I know it kind of goes against the very idea of regexp, but I am fairly certain there is a way to do what I want.

As a MWE, here is a snippet of the data I have (in cell format), called potentialfields:

'horaracha'
'sol'
'presmax'
'horapresmax'
'presmin'
'horapresmin'

and the regexp expression that I am currently using:

selected_fields={'sol','presmin'};
diffset=setdiff(potentialfields,selected_fields);
pattern=strjoin(diffset,'|');
idx_to_delete=~cellfun(@isempty,regexp(potentialfields,pattern));

The expected output of idx_to_delete is the following:

1 0 1 1 0 1

At the moment, the output is 1 0 1 1 1 1 because horapresmin contains presmin.

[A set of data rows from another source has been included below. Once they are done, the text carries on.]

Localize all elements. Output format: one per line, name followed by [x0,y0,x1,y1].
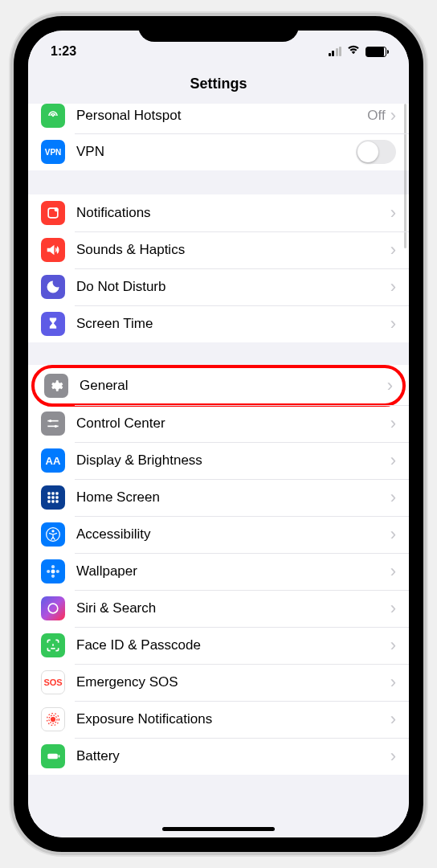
phone-screen: 1:23 Settings Personal Hotspot Off [28,31,409,837]
row-label: Emergency SOS [76,674,390,690]
chevron-right-icon: › [387,377,393,395]
chevron-right-icon: › [390,415,396,432]
row-battery[interactable]: Battery › [28,738,409,775]
row-exposure-notifications[interactable]: Exposure Notifications › [28,701,409,738]
row-screen-time[interactable]: Screen Time › [28,305,409,342]
svg-rect-8 [51,492,54,494]
phone-frame: 1:23 Settings Personal Hotspot Off [14,16,423,852]
siri-icon [41,596,65,620]
chevron-right-icon: › [390,563,396,580]
cellular-signal-icon [329,47,342,56]
row-label: Display & Brightness [76,452,390,469]
row-label: Wallpaper [76,563,390,579]
svg-point-23 [48,604,58,613]
row-label: Screen Time [76,316,390,332]
chevron-right-icon: › [390,637,396,654]
section-connectivity: Personal Hotspot Off › VPN VPN [28,104,409,170]
chevron-right-icon: › [390,241,396,259]
row-siri-search[interactable]: Siri & Search › [28,590,409,627]
row-face-id-passcode[interactable]: Face ID & Passcode › [28,627,409,664]
text-size-icon: AA [41,448,65,473]
row-label: Personal Hotspot [76,108,367,124]
chevron-right-icon: › [390,526,396,543]
svg-point-18 [51,570,55,574]
row-value: Off [367,108,385,124]
sounds-icon [41,238,65,262]
svg-point-24 [51,718,55,722]
sliders-icon [41,411,65,436]
row-label: Siri & Search [76,600,390,616]
row-label: Battery [76,748,390,764]
svg-rect-13 [47,500,50,502]
chevron-right-icon: › [390,600,396,617]
svg-rect-4 [47,420,58,422]
vpn-icon: VPN [41,140,65,164]
row-control-center[interactable]: Control Center › [28,405,409,442]
chevron-right-icon: › [390,204,396,222]
svg-rect-27 [47,754,58,760]
sos-icon: SOS [41,670,65,694]
exposure-icon [41,707,65,731]
wifi-icon [346,44,361,59]
flower-icon [41,559,65,583]
svg-point-19 [51,565,55,568]
row-label: General [80,378,387,394]
grid-icon [41,485,65,510]
gear-icon [44,374,68,398]
face-id-icon [41,633,65,657]
chevron-right-icon: › [390,489,396,506]
chevron-right-icon: › [390,315,396,333]
chevron-right-icon: › [390,278,396,296]
battery-icon [366,47,386,57]
personal-hotspot-icon [41,104,65,128]
row-general[interactable]: General › [31,365,406,407]
svg-rect-7 [47,492,50,494]
row-label: Notifications [76,205,390,221]
status-indicators [329,38,387,59]
row-label: Accessibility [76,526,390,542]
svg-rect-12 [55,496,58,498]
row-vpn[interactable]: VPN VPN [28,133,409,170]
row-label: Home Screen [76,489,390,506]
row-do-not-disturb[interactable]: Do Not Disturb › [28,268,409,305]
chevron-right-icon: › [390,710,396,728]
row-label: Sounds & Haptics [76,242,390,258]
row-accessibility[interactable]: Accessibility › [28,516,409,553]
row-label: Control Center [76,416,390,432]
svg-point-2 [55,207,59,211]
row-sounds-haptics[interactable]: Sounds & Haptics › [28,231,409,268]
svg-rect-9 [55,492,58,494]
section-general: General › Control Center › AA Display & … [28,365,409,775]
chevron-right-icon: › [390,747,396,765]
row-emergency-sos[interactable]: SOS Emergency SOS › [28,664,409,701]
home-indicator[interactable] [162,827,275,831]
row-label: Do Not Disturb [76,279,390,295]
chevron-right-icon: › [390,452,396,469]
svg-point-20 [51,575,55,578]
chevron-right-icon: › [390,107,396,125]
row-notifications[interactable]: Notifications › [28,194,409,231]
svg-point-21 [47,570,50,573]
row-label: Face ID & Passcode [76,637,390,653]
svg-rect-10 [47,496,50,498]
status-time: 1:23 [51,38,76,59]
row-home-screen[interactable]: Home Screen › [28,479,409,516]
row-personal-hotspot[interactable]: Personal Hotspot Off › [28,104,409,133]
vpn-toggle[interactable] [356,140,396,164]
row-display-brightness[interactable]: AA Display & Brightness › [28,442,409,479]
svg-rect-14 [51,500,54,502]
battery-icon [41,744,65,768]
svg-rect-11 [51,496,54,498]
svg-point-0 [52,115,55,117]
section-notifications: Notifications › Sounds & Haptics › Do No… [28,194,409,342]
accessibility-icon [41,522,65,547]
hourglass-icon [41,312,65,336]
notifications-icon [41,201,65,225]
row-wallpaper[interactable]: Wallpaper › [28,553,409,590]
notch [138,16,299,42]
svg-rect-28 [59,755,60,757]
svg-point-17 [51,530,54,532]
row-label: Exposure Notifications [76,711,390,727]
chevron-right-icon: › [390,674,396,691]
settings-content[interactable]: Personal Hotspot Off › VPN VPN Notific [28,104,409,837]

Thank you very much in advance.


Solution

  • regexp is overkill here, ismember is an in-built function specifically designed for finding exact strings in a cell

    idx_to_delete = ismember( potentialfields, selected_fields );
    

    If you're really set on regexp you can use the start anchor (^) and end anchor ($) like so:

    pattern = ['^(', strjoin( selected_fields, '|' ), ')$'];
    idx_to_delete2 = ~cellfun( @isempty, regexp( potentialfields, pattern ) );